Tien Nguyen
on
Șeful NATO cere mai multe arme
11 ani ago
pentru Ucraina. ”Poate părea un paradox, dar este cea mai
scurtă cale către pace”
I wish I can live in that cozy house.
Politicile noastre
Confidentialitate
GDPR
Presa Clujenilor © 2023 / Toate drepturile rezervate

▸ **Problem to work on**: All lines from the one with "scurtă cale către" through the end of the records need to be copied exactly, and no other lines.

▸ **Solution to this problem**:
scurtă cale către pace”
I wish I can live in that cozy house.
Politicile noastre
Confidentialitate
GDPR
Presa Clujenilor © 2023 / Toate drepturile rezervate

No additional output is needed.